*** Opening RECORDS PROVIDED ***

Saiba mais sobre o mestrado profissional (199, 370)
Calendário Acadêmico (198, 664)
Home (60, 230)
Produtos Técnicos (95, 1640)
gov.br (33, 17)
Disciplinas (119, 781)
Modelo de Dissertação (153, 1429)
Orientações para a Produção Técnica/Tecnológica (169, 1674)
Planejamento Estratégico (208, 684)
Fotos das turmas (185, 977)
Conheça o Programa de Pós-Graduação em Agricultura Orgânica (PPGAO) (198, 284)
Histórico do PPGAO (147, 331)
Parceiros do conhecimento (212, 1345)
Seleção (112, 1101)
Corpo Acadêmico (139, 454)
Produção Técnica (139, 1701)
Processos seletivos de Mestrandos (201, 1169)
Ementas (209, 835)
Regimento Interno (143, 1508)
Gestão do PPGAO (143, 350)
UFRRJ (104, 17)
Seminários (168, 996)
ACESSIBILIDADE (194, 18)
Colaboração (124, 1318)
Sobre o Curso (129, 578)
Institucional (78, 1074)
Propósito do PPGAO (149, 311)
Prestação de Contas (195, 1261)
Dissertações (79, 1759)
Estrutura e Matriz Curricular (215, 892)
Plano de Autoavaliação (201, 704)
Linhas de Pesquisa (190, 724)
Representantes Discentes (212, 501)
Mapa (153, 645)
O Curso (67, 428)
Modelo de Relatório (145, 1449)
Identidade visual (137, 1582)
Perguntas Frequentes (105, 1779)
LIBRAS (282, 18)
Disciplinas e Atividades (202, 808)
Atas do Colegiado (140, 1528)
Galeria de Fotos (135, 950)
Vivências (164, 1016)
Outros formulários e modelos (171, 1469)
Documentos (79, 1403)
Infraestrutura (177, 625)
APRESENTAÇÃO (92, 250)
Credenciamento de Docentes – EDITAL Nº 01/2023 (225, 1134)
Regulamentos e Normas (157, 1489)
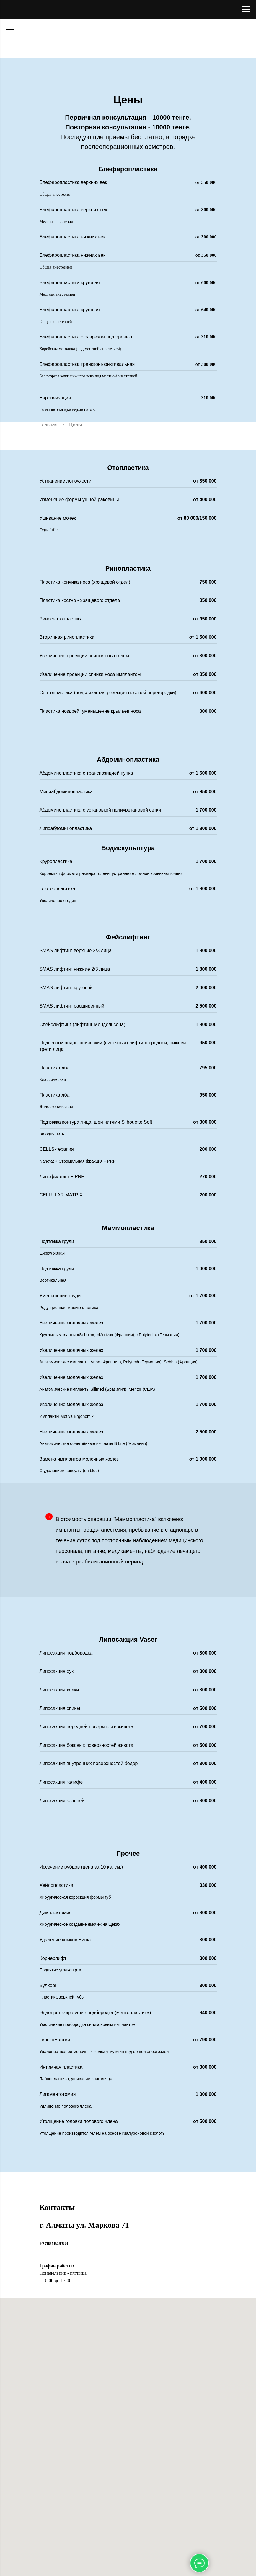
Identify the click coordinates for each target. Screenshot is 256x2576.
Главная (49, 424)
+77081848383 (54, 2243)
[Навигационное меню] (246, 9)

*** Closing RECORDS PROVIDED ***

> EXERCISE DETAILS
Every line above that includes the word "Técnica" should be listed.

> RESPONSE BOX
Orientações para a Produção Técnica/Tecnológica (169, 1674)
Produção Técnica (139, 1701)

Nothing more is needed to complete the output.